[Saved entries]
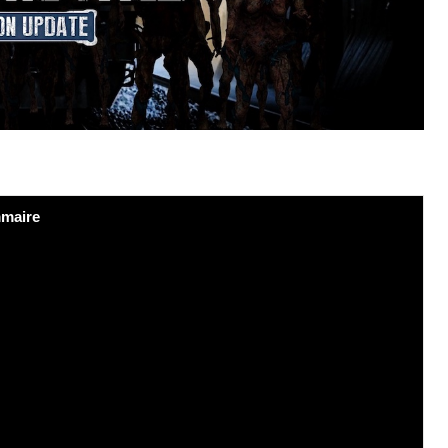
maire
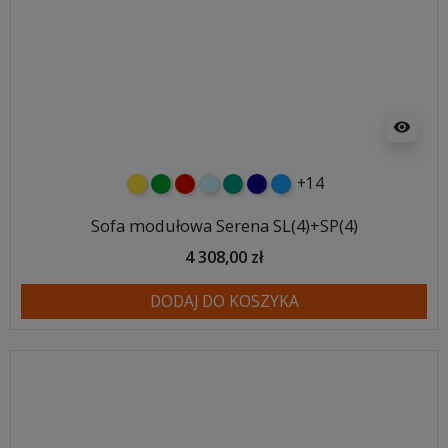
visibility
+14
żółty
zielony
czerwony
błękitny
turkusowy
granatowy
niebieski
Sofa modułowa Serena SL(4)+SP(4)
4 308,00 zł
DODAJ DO KOSZYKA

Problem description: This exercise needs every entry retyped exactly, with the pictures removed.

Response box:
maire
visibility
+14
żółty
zielony
czerwony
błękitny
turkusowy
granatowy
niebieski
Sofa modułowa Serena SL(4)+SP(4)
4 308,00 zł
DODAJ DO KOSZYKA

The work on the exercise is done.